Tsi or not Tsi, That's the Question ?

Started by Killerbug, October 31, 2012, 09:15:01 AM

Previous topic - Next topic

0 Members and 1 Guest are viewing this topic.

Killerbug

Something Rotten again in the State of Denmark  ::)

I have been reading all that I could find on TSI lately(as I had some rust issues in customers reels), and it strikes me that it is often mentioned that this lubricant enters the pores of the metal, ect. So yesterday I called an ex colleague working in the metallurgical lab of MAN, and asked what all this is about. 

The first thing he told me was that metal has no pores, but unpolished metal has some ridges, and cracks.

On a connecting rod bearing(for an engine) it is in these ridges that the lubricants will stick and, but not for a long time, so oil has to be circulated, and pumped into the bushing.  The bushing are made so that they have ridges for the lubricants.

In our fishing reels, we use SS steel bearings, with polished surfaces. This means(if the bearing is high grade) that our lubes has less "pores" to stick to.  Also miniature bearings has to be provided with lube.  It is me and my fellow fisherman's experiences, that a modern bearing lubed with something like Bicycle chain or Rocketfuel will keep a small oilbath in the cage, that provides lubrication for more that 500 hours of fishing and 10.000 of casts.  Most Bearings are provided with grease from the manufacturer, for the reason that oils will not stick to it for a long time. 

I might seems arrogant, or stupid to rule something out before trying it, but I have tried other high end Lubes, like teflon, and molybdenum and even Krytox!, with no success.  In the metallurgical lab of MAN, they guaranteed me that NO dry lube can preserve the life of a SS bearing.  And as a guy who believe in science and ammunition, I had no reasons to doubt the experiences of MAN.

If something is too god to be true, is normally is, and handling customers reels out, that will be used for 50.000 cast before I see them again, with a lube I have not tested for hours , is uncomfortable. 

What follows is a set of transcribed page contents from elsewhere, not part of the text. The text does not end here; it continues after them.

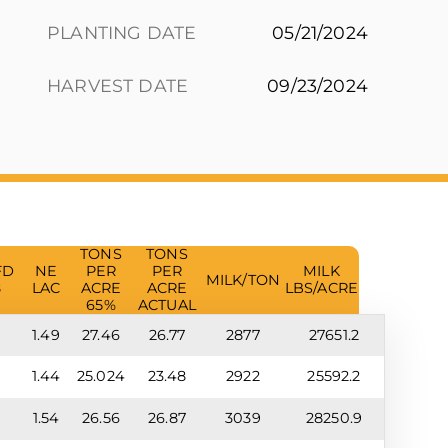
PLANTING DATE
05/21/2024
HARVEST DATE
09/23/2024
TONS
TONS
FD
NE
PER
PER
MILK
MILK/TON
8
LAC
ACRE
ACRE
LBS/ACRE
65%
ACTUAL
9
1.49
27.46
26.77
2877
27651.2
8
1.44
25.024
23.48
2922
25592.2
0
1.54
26.56
26.87
3039
28250.9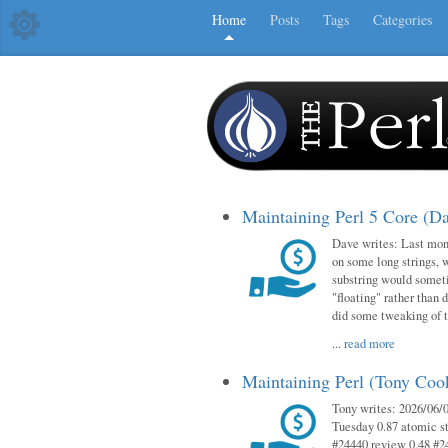
Home
Posts
Tags
Categories
Maintaining Perl 5 Core (D
Dave writes: Last mont
on some long strings, 
substring would someti
"floating" rather than d
did some tweaking of 
...
read more
Maintaining Perl (Tony Co
Tony writes: 2026/06/0
Tuesday 0.87 atomic st
#24440 review 0.48 #2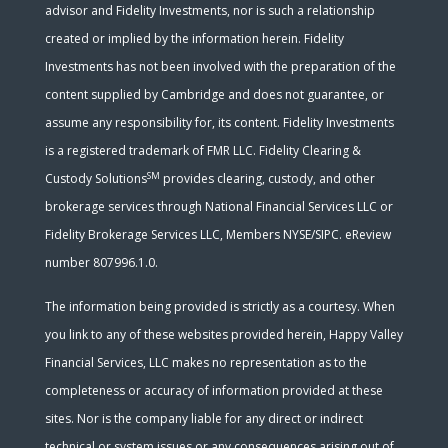
advisor and Fidelity Investments, nor is such a relationship
created or implied by the information herein. Fidelity
Investments has not been involved with the preparation of the
content supplied by Cambridge and does not guarantee, or
assume any responsibility for, its content. Fidelity Investments
is a registered trademark of FMR LLC. Fidelity Clearing &
SM
Custody Solutions
provides clearing, custody, and other
brokerage services through National Financial Services LLC or
Fidelity Brokerage Services LLC, Members NYSE/SIPC. eReview
number 807996.1.0.
The information being provided is strictly as a courtesy. When
you link to any of these websites provided herein, Happy Valley
Financial Services, LLC makes no representation as to the
completeness or accuracy of information provided at these
sites. Nor is the company liable for any direct or indirect
technical or system issues or any consequences arising out of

But I have read all about your experiences with Tsi,  so I have no doubts that free spool and rust protection is great, and this makes this is a great bearing lube for jiggers, or people casting smaller lures.  I also have no doubts that it provides great rust protection, especially to an Iron nail in a glass of still water  :o

But while this satisfied 80% of the readers/members, others might have more specific needs, and this tread is targeted at these guys. Others, please don't be offended, or take it personal that I am questioning the theses developed around this wonderful site, I see this is a purely technical discussion.

-----------------------------------------------------------------------------------------------------------------------------------------------------

I mostly service reels with a high amount of plastics, that's one reason why I ruled out TSI the first time, when I read about it, also I had my doubts that tsi can guard life of the bearings used for hours in reels for Heavy Musky baits(weight up to one pound(the Mysky Innovation pounder ;)), or of when casting HW Iron in saltwater. 

It is also my impression, that many bass guys are very focused on "workbench freespool", but this has nothing to do with real casting performance.  When using heavier baits, or lures like Spinnerbaits, Doubble 10's, and Bulldawgs, you will discover that these are notorious for getting caught in the wind.In this case we would not need a spool running wild. This is another reason why I would not recommend thin oils, or even dry lubes like tsi for casting.

Actually some great research was done by British competition casters, and lead to the conclusion, that you could control the speed of the spool by changing the viscosity of your bearing lube. 

/Morten







http://forum.esoxhunt.dk
-----------------------------
They say Catch and Release fishing is a lot like golf.
You don't have to eat the ball to have a good time

Irish Jigger

Food for thought there Morten. Thank's for a great technical post.

Keta

#2
Quote from: Killerbug on October 31, 2012, 09:15:01 AM
I might seems arrogant, or stupid.....


To me you sound like an engineer.  If we don't question things we will get stuck in a rut and we will not progress.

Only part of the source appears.